Thou, Umbilical (Sacred Bones, 2024)
The homie Patrick Lyons called Umbilical a grunge record, which is right in the same way that people who used to say Bleach was basically a Beatles record were right: spiritually, sure, but they never imagined anything this heavy.
Trauma Ray, Chameleon (Dais, 2024)
Heavy shoegaze bands are a dime a dozen these days, and I'm obviously buying high; for my money, Trauma Ray is the best of the breed.
U2, Zooropa (Island, 1993)
Blame Garbage!
Various Artists, Saturno 2000: La Rebajada de los Sonideros 1962–1983 (Analog Africa, 2022)
You’ve never heard this many organ tones used this many ways; it is remarkable how many different ideas the cumbia shuffle can hold.
Various Artists, Virtual Dreams II: Ambient Explorations in the House & Techno Age, Japan, 1993-1999 (Music From Memory, 2024)
I wore a hole in my hard drive playing the first edition in 2018, this one might be even better; does exactly what it says on the tin.
Wishy, Triple Seven (Winspear, 2024)
If this had been released in 1997, which it could've been, it would've been in every cut-out bin at every CD Warehouse location, and then some contrarian 7th grader would stumble upon it context-free and decide to fall completely in love.
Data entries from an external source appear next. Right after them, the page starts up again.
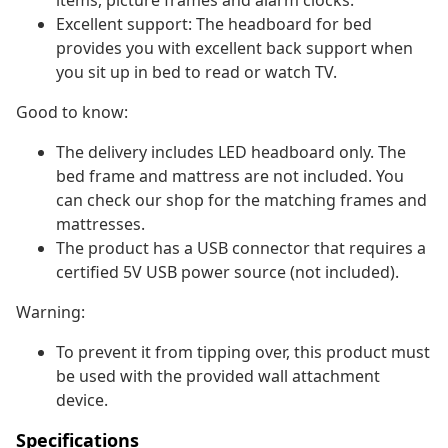
items, picture frames and alarm clocks.
Excellent support: The headboard for bed
provides you with excellent back support when
you sit up in bed to read or watch TV.
Good to know:
The delivery includes LED headboard only. The
bed frame and mattress are not included. You
can check our shop for the matching frames and
mattresses.
The product has a USB connector that requires a
certified 5V USB power source (not included).
Warning:
To prevent it from tipping over, this product must
be used with the provided wall attachment
device.
Specifications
Wolves of Desor, Lost Kingdom of the Giants (self-released demo, 2023)
Black metal so lo-fi it starts to feel like a high-pile rug, incredibly comfortable listening.
Octo Octa/Eris Drew, fabric presents Octo Octa & Eris Drew (fabric, 2020), individual Dekmantel sets from 2023, individual RA and BBC1 Residency sets (ask Soulseek about the latter unless you live in the UK)
I’ll just say that watching videos of two great trans woman DJs at the top of their game turning on a massive and appreciative crowd at Dekmantel made me feel a sense of identification and pride that I’ve always observed in others and had never felt myself; even in my days as a Christian, seeing someone like Sufjan do their thing didn’t feel like I was seeing one of “my people” being celebrated, more like they’d overcome their Christianity to make something genuine, something I was hoping I could do too but how would you ever know; it’s been a year in which I’ve felt very scared and very anxious because of my gender and a year in which I’ve felt more powerful and more fluid and more at ease (oh shit is that why she named herself that) and it’s hard not to just use a cliche and say more human, so it feels like the only appropriate way to respond to any of this to all of this is to dance.